*** Opening of Supplied records ***

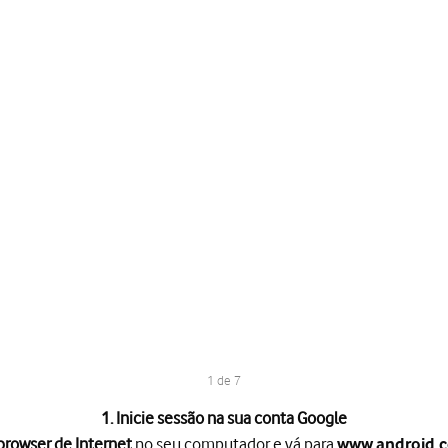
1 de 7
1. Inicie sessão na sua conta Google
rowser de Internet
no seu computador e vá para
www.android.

*** Close of Supplied records ***
*** Opening of Supplied records ***

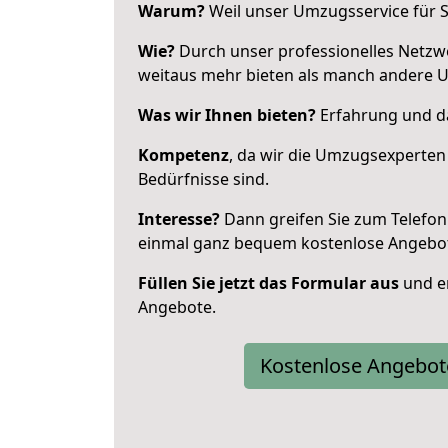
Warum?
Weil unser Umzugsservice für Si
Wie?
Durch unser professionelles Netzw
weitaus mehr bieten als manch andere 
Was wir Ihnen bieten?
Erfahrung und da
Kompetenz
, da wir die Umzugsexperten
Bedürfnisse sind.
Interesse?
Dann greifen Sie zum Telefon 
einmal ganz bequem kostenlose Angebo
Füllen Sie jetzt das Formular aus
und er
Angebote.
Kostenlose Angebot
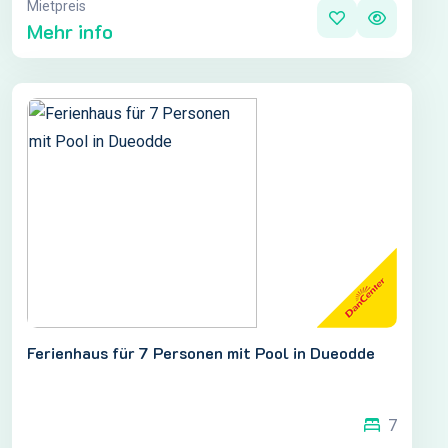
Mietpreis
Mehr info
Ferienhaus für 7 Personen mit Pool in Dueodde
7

*** Close of Supplied records ***

■ **What this task involves**: Report every line containing the word "bieten" from the listing above.

■ **Response box**:
weitaus mehr bieten als manch andere 
Was wir Ihnen bieten?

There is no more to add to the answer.